The Perak Thalassaemia Society is registered on 8th May 1993, under non profit organization by a group of parent, guardian and volunteer. As their services commitment from previously continued to grow and expand in number, importance and variation lending a helping hand to as many persons as possible as they strive to achieve a better life. We currently have 258 members including 219 patients. This society is made up by a group of patients and parents with support by a group of medical practitioner who give their time and expertise for the benefit of people with physical disabilities, which the number of member had grown to 258 members now from different background and racial from Perak.The society is sustained by the patients and parents to promote raising awareness and fund for the society including of all medical attended and promotion of knowledge and understanding of thalassaemia. We also provide counseling services for the patient and parent.

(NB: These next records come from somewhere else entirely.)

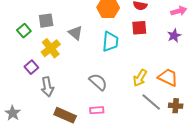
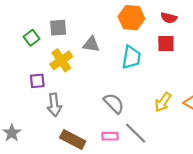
gray triangle: (75, 33) -> (91, 44), turned -35
purple square: (31, 67) -> (37, 81), turned 32
gray line: (151, 102) -> (136, 133), moved

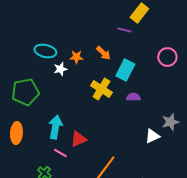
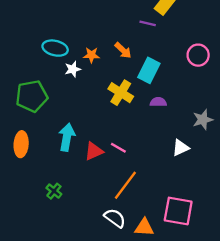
gray star: (170, 122) -> (203, 120), moved
pink line: (60, 153) -> (118, 148), moved

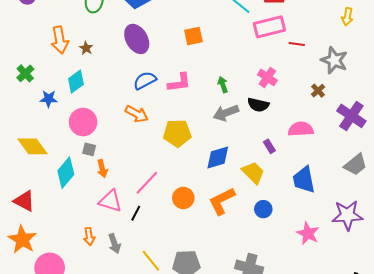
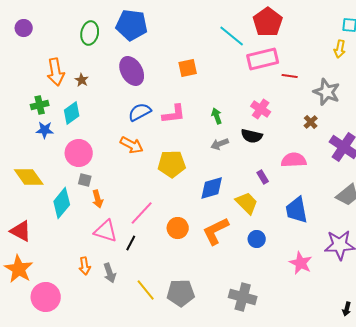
green cross: (25, 73) -> (40, 105), moved, turned 30
gray arrow: (226, 113) -> (220, 144), size x0.7

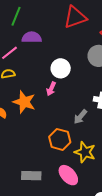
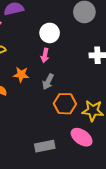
orange star: (24, 102) -> (21, 75), size x0.7
gray arrow: (80, 117) -> (48, 82), moved

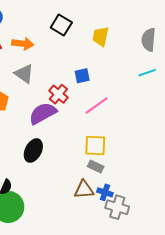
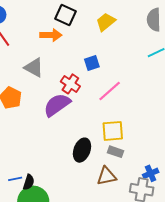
yellow trapezoid: (101, 36) -> (106, 22), turned 45
orange arrow: (23, 44) -> (51, 35), moved
black ellipse: (33, 150) -> (82, 150), moved
blue cross: (105, 192) -> (151, 173), moved, turned -35

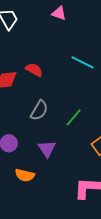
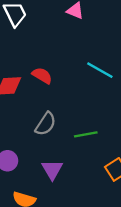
green line: (74, 117) -> (86, 134), turned 36

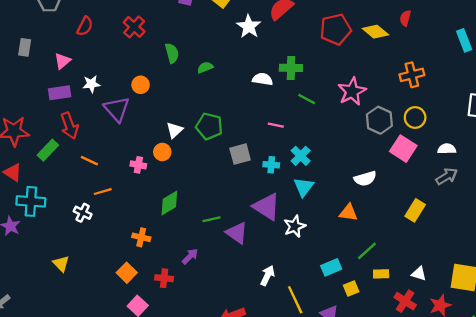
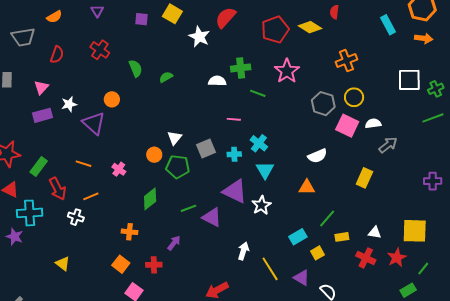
pink star: (352, 91) -> (287, 71), moved
red arrow: (69, 126) -> (58, 189), moved
green pentagon: (209, 126) -> (178, 167), moved
white triangle: (174, 130) -> (175, 138), moved
white semicircle: (447, 149) -> (373, 123), moved
orange circle: (162, 152) -> (154, 155), moved
orange line: (89, 161) -> (84, 164), moved
pink cross: (138, 165) -> (119, 169), turned 32

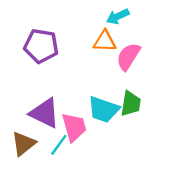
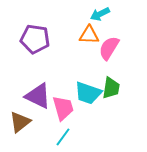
cyan line: (59, 145) -> (63, 137), moved

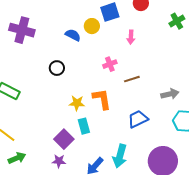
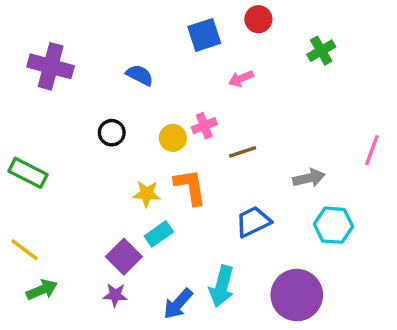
yellow circle: (92, 26) -> (173, 138), moved
pink arrow: (131, 37) -> (241, 79), turned 64
cyan rectangle: (84, 126) -> (159, 234), turned 70

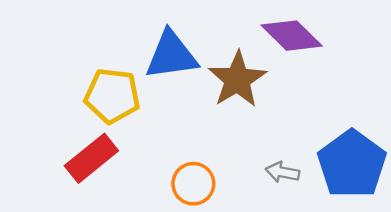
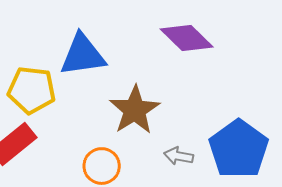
brown star: (237, 80) -> (135, 110), moved

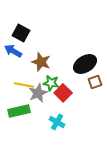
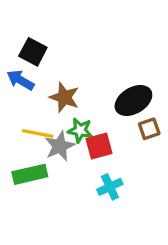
red square: (63, 93) -> (99, 146), turned 30
cyan cross: (57, 122) -> (110, 187), moved, turned 35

We works partnership and tie up relationship with multiple state society and community, in order for patient to have equal access to resources that will promote full participation in the communities.
"Adoption program" is special designed in order to reduce parent financial burden. From previous years onwards, we continuous to support and participate on 'Lady Night'. Any revenue made by the society goes back into the operation of the society to carry out its purposed e.g. medical expenses.
The Perak Thalassaemia Society is one of the Community Society. Since established, the society work up and participate exclusively with government e.g. charitable purposes and carries out activities to achieve its purpose e.g. seminar to raise awareness about the disease to as reimburse for the community.